QATAR, which has the world's third biggest natural gas reserves, is to host an International Mercantile Exchange (IMEX) for energy trading the first such platform in the Middle East.
To be located in the US$2.6bil Energy City Qatar, IMEX will feature some of the most technologically advanced trading platforms in the world and be regulated by the Qatar Financial Centre Regulatory Authority (QFCRA).
IMEX is initiated by Bahrain-based Gulf Energy, a global consortium of energy experts that last month signed memoranda of understanding (MoU) with the Qatar Financial Centre Authority and QFCRA to establish the exchange in Doha.
On the vision for IMEX, Gulf Energy chairman Esam Janahi said although the Middle East accounted for over 60% of the world's proven oil reserves and over 40% of the world's natural gas reserves, the region did not yet have a single energy trading platform.
IMEX was conceived to bridge this gap by offering a transparent and technologically advanced energy trading platform under a well respected regulatory authority.
IMEX is a natural fit into the region's first energy business centre, Energy City Qatar. We are also exploring the possibility of collaborating with other similar exchanges in Asia and Europe to enhance the overall product service offering from IMEX, he told a press conference after the MoU signing in Doha.
Janahi also said the exchange would seek input from Qatar Petroleum on the type of contracts, and would consider cross-listing of commodities with other exchanges.
Gulf Energy has hired Washington, DC-based consultants PFC Energy and Hess Energy Co (HECO) to advise on the design of the operating mechanism of the Qatari exchange.
PFC is an acknowledged leader in providing strategic advice on the competitive, economic and political aspects of the global energy business.
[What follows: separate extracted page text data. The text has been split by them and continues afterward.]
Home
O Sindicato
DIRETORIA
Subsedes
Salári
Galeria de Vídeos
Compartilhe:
HECO is the energy advisory affiliate of Amerada Hess, a recognised leader in the exploration, production, refining and marketing of energy products worldwide.
Qatar's Economy and Commerce Minister Sheikh Mohamed bin Ahmed Al Thani said IMEX would seek to create a right price and a more realistic picture because it is in this region rather than a hedged price arrived at elsewhere, such as in New York, Singapore or London.
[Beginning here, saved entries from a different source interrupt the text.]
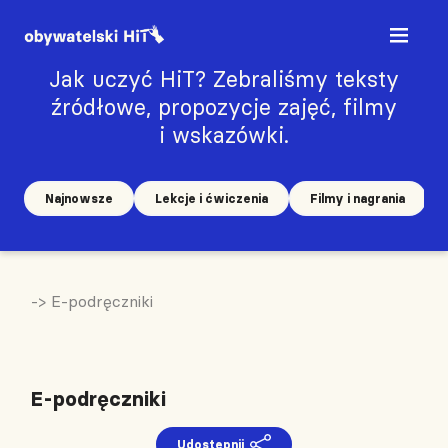
Jak uczyć HiT? Zebraliśmy teksty
źródłowe, propozycje zajęć, filmy
i wskazówki.
Najnowsze
Lekcje i ćwiczenia
Filmy i nagrania
-> E-podręczniki
E-podręczniki
Udostępnij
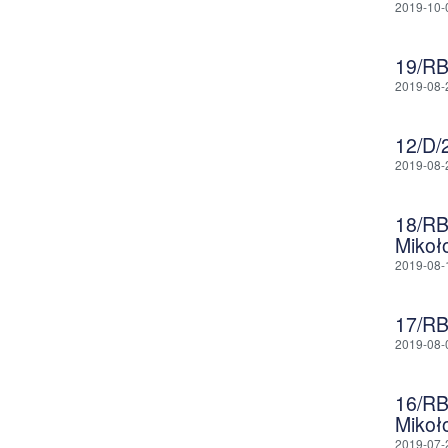
2019-10-
19/R
2019-08-
12/D
2019-08-
18/RB
Mikoł
2019-08-
17/R
2019-08-
16/RB
Mikoł
2019-07-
With Qatar being on track to be the leading exporter of liquefied natural gas by 2010 and an important exporter of oil, the introduction of IMEX fits well into the country's dedication to the energy sector and world-class finance, he said.
Asked when IMEX would start functioning, Janahi said it would take three to six months to put in place the necessary regulatory framework.
QFCRA chairman Phillip Thorpe said it usually took up to a year for any framework to be put in place, but by adopting the best practices used at energy bourses worldwide, IMEX would be able to go live in a relatively short time.
PFC president Vahan Zanoyan said the exchange would create a long-term market for hydrocarbons, but that did not mean it would affect the short-term spot markets.
This will be a regional exchange offering traders price discovery in new contracts and opportunities to hedge risk, he added.